Adventures in Everyday Entertaining
I wanted to share our latest floral arrangement. Found these thistles at the market this past weekend and thought they were so beautiful, and different from flowers that I normally get when picking up flowers.
As someone with Scottish heritage in her ancestry, I also thought I would take a moment to share the legend of the thistle becoming the national flower of Scotland. The following insert is courtesy of ScotClans.com.
The Scottish Thistle
The thistle of Scotland is said to be the oldest national flower on record, the legend of how this proud and regal plant became a national emblem goes back many hundreds of years, to the time when Scotland was being rampaged by the vicious Vikings.

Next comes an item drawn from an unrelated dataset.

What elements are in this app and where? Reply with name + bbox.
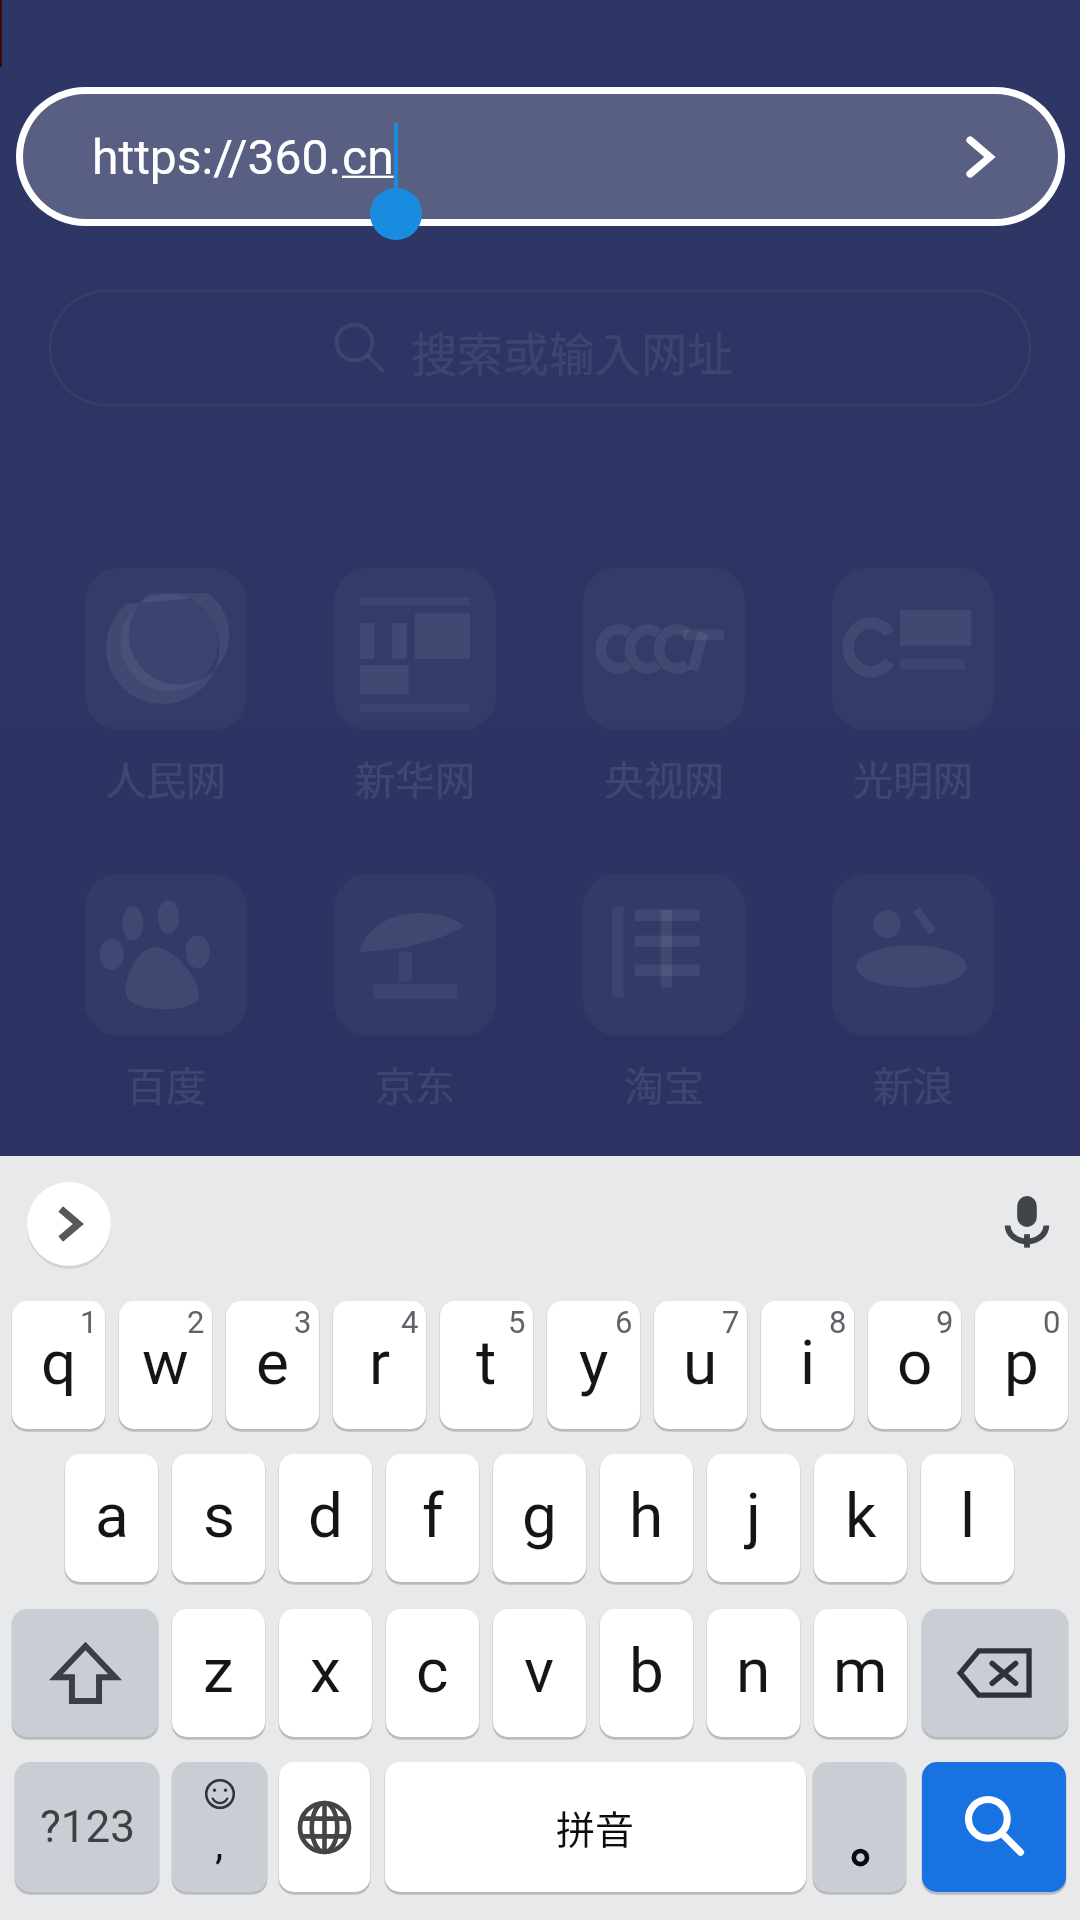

From 795 Scotland was under assault by wave upon wave of vicious Vikings. It was a frightening time to live in, Scotland was vulnerable to attack it’s delicate civilization built by generations of Christian monks.
For hundreds of years much of Scotland was part of the Kingdom of Norway. Even after Norway became Christianized the attacks continued. Not until 1266 were the Western Isles returned to Scottish rule.
By 1263 however, Norway seems to have had little interest in their former territory, that was until King Alexander III proposed to buy back the Western Isles and Kintyre from the Norse King Haakon IV. The thought of relieving King Alexander of some of his riches and territories appears to have re-kindled Norse interest in Scotland.
Late in the summer of 1263 King Haakon of Norway, now intent on conquering the Scots, set off with a sizable fleet of long-ships for the Scottish coast. Gales and fierce storms forced some of the ships onto the beach at Largs in Ayrshire, and a Norwegian force was landed. Legend has it that at some point during the invasion the Norsemen tried to surprise the sleeping Scottish Clansmen. In order to move more stealthily under the cover of darkness the Norsemen removed their footwear. But as they crept barefoot they came across an area of ground covered in thistles and one of Haakon’s men unfortunately stood on one and shrieked out in pain, thus alerting the Clansmen to the advancing Norsemen.
His shout warned the Scots who defeated the Norsemen at the Battle of Largs, thus saving Scotland from invasion. The important role that the thistle had played was recognized and so was chosen as Scotland’s national emblem.
Haakon died returning to Norway, a treaty returned the Hebrides to Scottish rule, and a marriage contract wedded Scotland and Norway.